The illiterate of the 21st century will not be those who cannot read or write, but those who cannot learn, unlearn and relearn.
Alvin Toffler
Marc Andreessen, the co-founder of Netscape and venture capital firm, Andreessen Horowitz, is often associated with the term. Being a venture capitalist, he is always looking for start-ups with great business ideas that oppose conventional wisdom. These can be very hard to execute and entrepreneurs must have strong convictions because of the very big bet of time or money or both. However, as the world changes, how will they react? There are always companies with innovative products and business models trying to create a new S curve and disrupt the incumbents.

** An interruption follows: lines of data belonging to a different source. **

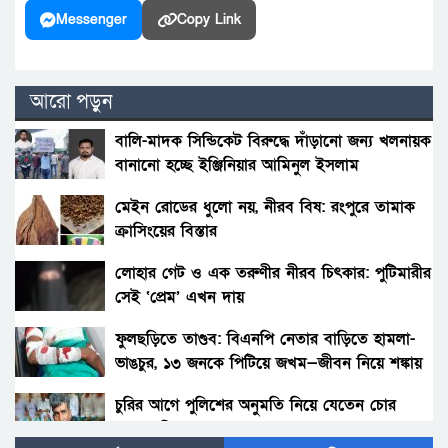
Messenger
Copy Link
আরো পড়ুন
বালি-মাদক সিন্ডিকেট বিরুদ্ধে দাঁড়ানো জন্য খলনায়ক
বানানো হচ্ছে ইঞ্জিনিয়ার আমিনুল ইসলাম
ডালিমেরকে
মেইন রোডের ধুলো নয়, নীরব বিষ: রংপুরে তামাক
ক্রাসিংয়ের বিস্তার
লোহার গেট ও এক তরুণীর নীরব চিৎকার: পুটিমারীর
সেই ‘প্রেম’ এখন দায়
ফুলছড়িতে তাণ্ডব: বিএনপি নেতার বাড়িতে হামলা-
ভাঙচুর, ১৩ জনকে পিটিয়ে জখম—জীবন নিয়ে শঙ্কায়
পরিবার
চুরির আগে পুলিশের অনুমতি নিয়ে যেতেন চোর
আলাল মিয়া!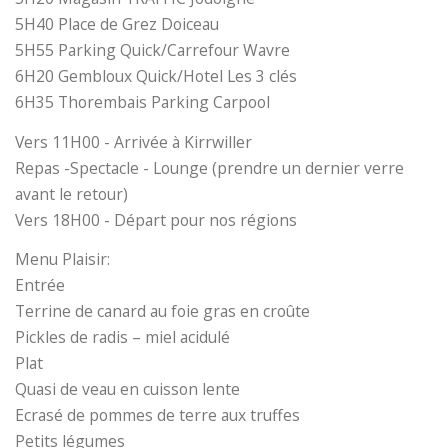
5H40 Place de Grez Doiceau
5H55 Parking Quick/Carrefour Wavre
6H20 Gembloux Quick/Hotel Les 3 clés
6H35 Thorembais Parking Carpool
Vers 11H00 - Arrivée à Kirrwiller
Repas -Spectacle - Lounge (prendre un dernier verre
avant le retour)
Vers 18H00 - Départ pour nos régions
Menu Plaisir:
Entrée
Terrine de canard au foie gras en croûte
Pickles de radis – miel acidulé
Plat
Quasi de veau en cuisson lente
Ecrasé de pommes de terre aux truffes
Petits légumes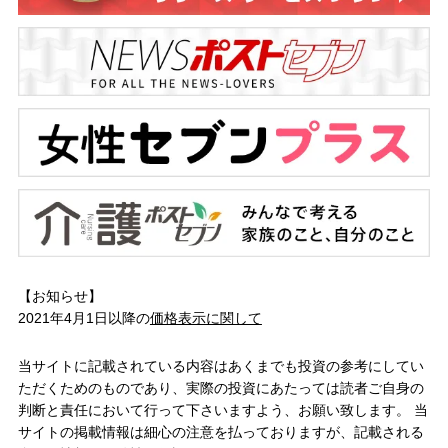
【お知らせ】
2021年4月1日以降の
価格表示に関して
当サイトに記載されている内容はあくまでも投資の参考にしてい
ただくためのものであり、実際の投資にあたっては読者ご自身の
判断と責任において行って下さいますよう、お願い致します。 当
サイトの掲載情報は細心の注意を払っておりますが、記載される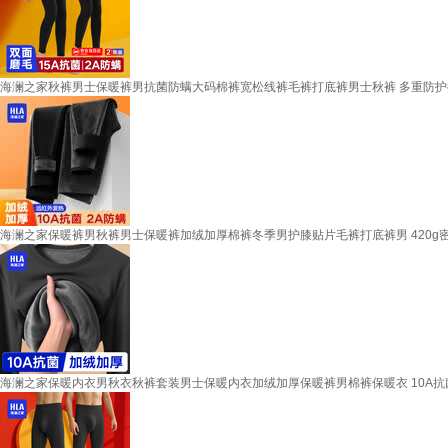
海澜之家秋裤男士保暖裤男抗菌防螨大码棉裤宽松线裤毛裤打底裤男士秋裤 多重防护抗菌防螨抗静
海澜之家保暖裤男秋裤男士保暖裤加绒加厚棉裤冬季男护膝贴片毛裤打底裤男 420g密密绒抗菌防
海澜之家保暖内衣男秋衣秋裤套装男士保暖内衣加绒加厚保暖裤男棉裤保暖衣 10A抗菌防螨-黑色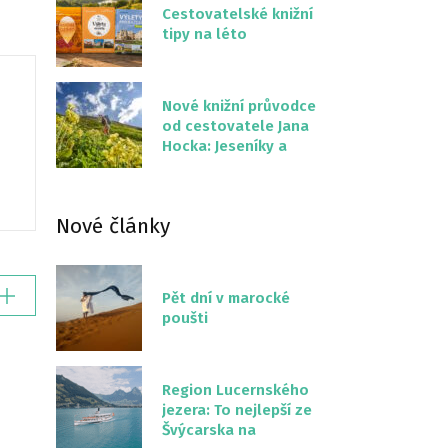
Cestovatelské knižní
tipy na léto
Nové knižní průvodce
od cestovatele Jana
Hocka: Jeseníky a
Severní stezka
Slovenskem
Nové články
Pět dní v marocké
poušti
Region Lucernského
jezera: To nejlepší ze
Švýcarska na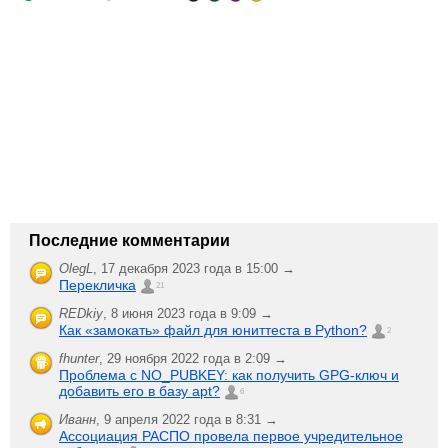
Последние комментарии
OlegL
,
17 декабря 2023 года в 15:00 →
Перекличка
21
REDkiy
,
8 июня 2023 года в 9:09 →
Как «замокать» файл для юниттеста в Python?
2
fhunter
,
29 ноября 2022 года в 2:09 →
Проблема с NO_PUBKEY: как получить GPG-ключ и
добавить его в базу apt?
6
Иванн
,
9 апреля 2022 года в 8:31 →
Ассоциация РАСПО провела первое учредительное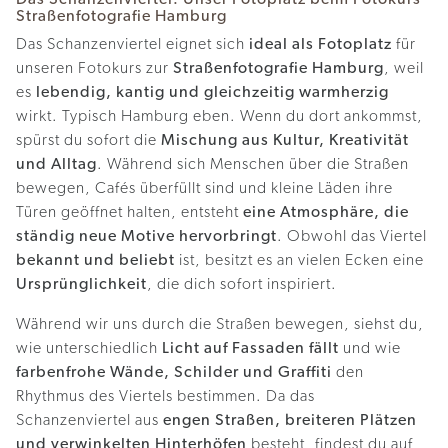
Straßenfotografie Hamburg
Das Schanzenviertel eignet sich
ideal als Fotoplatz
für
unseren Fotokurs zur
Straßenfotografie Hamburg
, weil
es
lebendig, kantig und gleichzeitig warmherzig
wirkt. Typisch Hamburg eben. Wenn du dort ankommst,
spürst du sofort die
Mischung aus Kultur, Kreativität
und Alltag
. Während sich Menschen über die Straßen
bewegen, Cafés überfüllt sind und kleine Läden ihre
Türen geöffnet halten, entsteht
eine Atmosphäre, die
ständig neue Motive hervorbringt
. Obwohl das Viertel
bekannt und beliebt
ist, besitzt es an vielen Ecken eine
Ursprünglichkeit
, die dich sofort inspiriert.
Während wir uns durch die Straßen bewegen, siehst du,
wie unterschiedlich
Licht auf Fassaden fällt
und wie
farbenfrohe Wände, Schilder und Graffiti
den
Rhythmus des Viertels bestimmen. Da das
Schanzenviertel aus
engen Straßen, breiteren Plätzen
und verwinkelten Hinterhöfen
besteht, findest du auf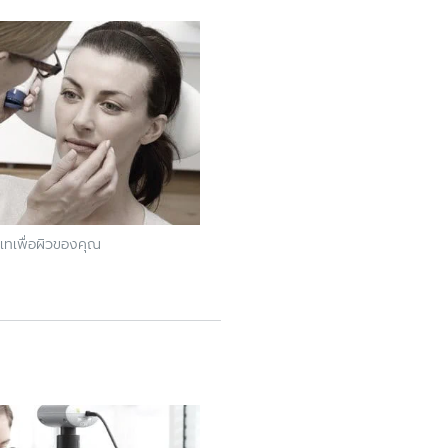
่มเทเพื่อผิวของคุณ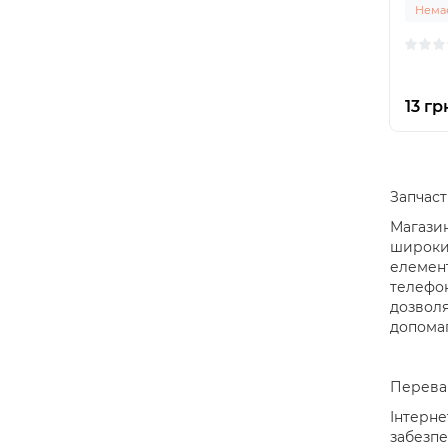
Немає
13 гр
Запчаст
Магазин
широкий
елемент
телефон
дозволя
допомаг
Переваг
Інтерне
забезпе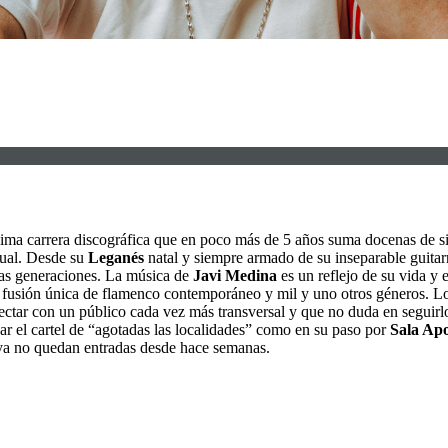
ima carrera discográfica que en poco más de 5 años suma docenas de s
tual. Desde su
Leganés
natal y siempre armado de su inseparable guitar
sas generaciones. La música de
Javi Medina
es un reflejo de su vida y 
a fusión única de flamenco contemporáneo y mil y uno otros géneros. L
ectar con un público cada vez más transversal y que no duda en seguirlo
lgar el cartel de “agotadas las localidades” como en su paso por
Sala Ap
ya no quedan entradas desde hace semanas.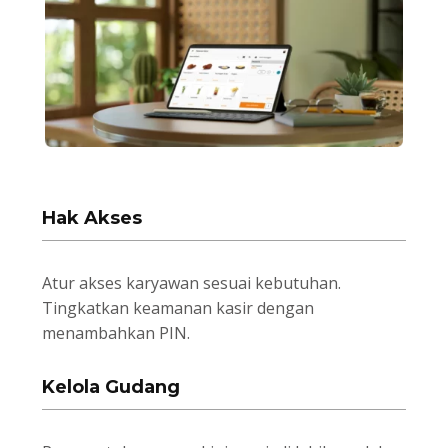
Hak Akses
Atur akses karyawan sesuai kebutuhan.
Tingkatkan keamanan kasir dengan
menambahkan PIN.
Kelola Gudang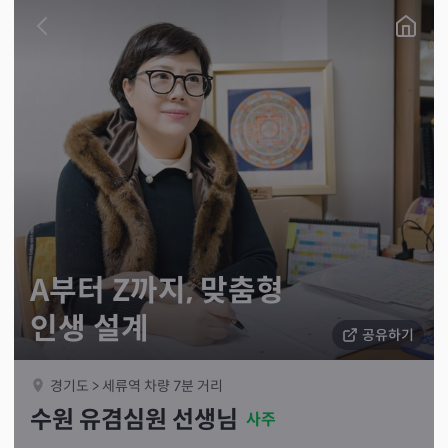
A부터 Z까지, 맞춤형
인생 설계
공유하기
경기도 > 세류역 차량 7분 거리
수원 유겸심원 선생님
사주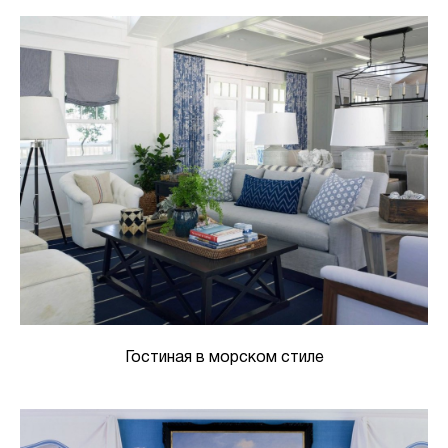
Гостиная в морском стиле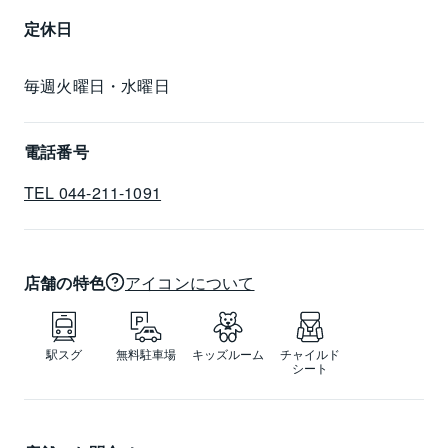
定休日
毎週火曜日・水曜日
電話番号
TEL 044-211-1091
店舗の特色
アイコンについて
駅スグ
無料駐車場
キッズルーム
チャイルド
シート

Do have your side mirrors.
Do talk to other investors and traders. We can post and chat with others on social media.
They help to validate the possible biases and echo chambers that we may have with what we invest and what we do not invest.
Be open-minded and humble. Have conviction with flexibility. Be prepared to change and pivot.
Master inner game; steadying our emotions
Financial success requires two things: Mastering our mindset and perfecting our skills. An important tenet of a well-defined strategy is to stay focused and keep emotions at bay.
Mastering the mindset has two key aspects: (1) what we have invested and (2) what we did not invest. We will not be able to invest in ALL the right stocks and the stocks we invested in will only go up. It is too easy to have emotional swings and commit many cognitive biases that affect our trades and performance. Especially during (huge) rallies and plunges, it is too easy to have our emotions sabotage us and make us act on impulse. A strategy aims to steady our emotions.
Keep validating our strategy and improving it: Compound our skills, compound our returns
How do we know we have the right investing/trading strategy? Have an investing journal if we are serious about investing and trading.
We can know how good our strategy is and how consistent we are applying the strategy as we track our transactions and performance. It allows us to experiment and examine our strategies through the quality of every decision made in different market conditions.
Start small to get it right. It is more important to validate the strategy than to start big with the intent to profit. Start small, fail small (and not get wrecked), iterate to get it right and slowly scale up.
Starting the investing journal has been my game-changer. You can read in detail in my article: One thing I do that transforms my investment/trading journey.
Always work in progress and compound our skills
It takes time to develop the strategy, validate it across different and evolving market conditions and keep improving it. Our investing/trading strategy is always work-in-progress.
As we develop and improve our strategy, we realise we need to know how to manage our emotions, hone our focus and discipline and learn and act to think independently. We must also learn what not to do and what not to repeat (especially stupid) mistakes.
Great things are done by a series of small things brought together.
Vincent Van Gogh
As we want to compound returns with our strategy, we need to develop and compound by strengthening our convictions and beliefs, managing our emotions and habits and reducing our silly mistakes. Slowly and steadily, as we improve our convictions, beliefs and habits and adjust our strategy, success will follow.
It is remarkable how much long-term advantage people like us have gotten by trying to be consistently not stupid, instead of trying to be very intelligent.
Charlie Munger
It struck me that we should think small, not big, and adopt a philosophy of continuous improvement through the aggregation of marginal gains. Forget about perfection; focus on progression, and compound the improvements.
Sir David Brailsford who coins the concept of Aggregation of Marginal Gains
It takes effort to keep learning and improving.